To guide teachers in acquiring a knowledge of the educational attainments of their individual pupils with special reference to the relative attainments of pupils from different disadvantaged and sub-cultural groups.

To provide bi-racial experiences for students which will develop understandings of individuals of different races.

Identify communications problems of deprived students.

We will have additional personnel, selected members from the Board of Education, parents, students and office personnel will be invited to participate in part or all of the programs.

Identify and describe the major typical attitudes and behavior patterns of children from various cultural groups and how those factors affect classroom situations.

Identify the needs of individual pupils in areas of counseling, guidance, school attendance and health.

Self-assessment of pupils.

Dissemination of information about the activities of the training program within the community.

1/Alachua County School Board, Gainesville, Florida

Monticello School District No. 18, Monticello, Arkansas

Canden School District No. 35, Camden, Arkansas

Conway School District No. 1, Conway, Arkansas

UNIVERSITY AND COLLEGE DISRUPTIONS

Senator MCCLELLAN. We are spending this money to better education.
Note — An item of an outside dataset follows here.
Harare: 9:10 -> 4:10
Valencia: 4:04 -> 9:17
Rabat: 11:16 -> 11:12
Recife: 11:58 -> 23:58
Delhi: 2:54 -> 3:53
As I observe things I don't think I am exaggerating the reality— we have a terrific problem of discipline in our schools today, not only in the public schools but in our higher institutions of learning as well.

Mr. ALLEN. I would not deny that, but I would also like to say that an enormous number of boys and girls in this country are performing very well.
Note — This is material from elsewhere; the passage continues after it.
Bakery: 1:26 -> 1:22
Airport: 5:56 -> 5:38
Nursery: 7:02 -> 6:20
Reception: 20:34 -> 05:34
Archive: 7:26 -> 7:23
Senator MCCLELLAN. Who questions that? But a lot of them are not getting to go to school, because some of this element takes over. because of this trouble? How many in the country?

Mr. ALLEN. A great many.

Senator MCCLELLAN. Certainly.

Mr. ALLEN. All of them ought to be open.

Senator MCCLELLEN. Of course, they should be open. But why are they not? I can tell you why. Because we don't have the courage to go out and demand discipline in them.

FEDERAL FINANCING

Do you believe we ought to keep financing these colleges that let this roughneck element take over? Do you believe we should?

Mr. ALLEN. I think we should certainly take action

Senator MCCLELLAN. What action have you taken to discipline them, to help maintain order?

Mr. ALLEN. The law provides and the institution themselves have full authority to take action against students who disobey——

Senator MCCLELLAN. What action have you taken in your capacity and the power that you have, with respect to allocating funds to them, and so forth. You will withhold funds from a little school district in Arkansas that is slow about desegregating, but take one of your national colleges up here, one of the most popular that is shut down today because of lack of discipline, and you are still willing to go on and give them money.

Can you justify that as equal treatment under the law?

Mr. ALLEN. Well, Mr. Chairman, I don't think it is the same thing Senator MCCLELLAN. Not the same thing? Where a bunch of roughnecks take over a school and cause it to be closed down, a bunch of vandals, and the administration won't discipline them but simply adjourns school, you don't think that is the same thing or something comparable?

Mr. ALLEN. I certainly don't condone any institution administration that does not take appropriate action to maintain discipline. Senator MCCLELLAN. Do we penalize them in any way at all for not doing it?

Mr. ALLEN. No, and I don't think we should.

Senator MCCLELLAN. Do you mean we should let the riffraff take over and let the taxpayers support them?

Now, I am emphasizing again and again for this record that you are missing the boat, in my judgement, if you do not do something about discipline in the educational institutions of our country. Senator SMITH?

Senator SMITH. I have no question, Mr. Chairman.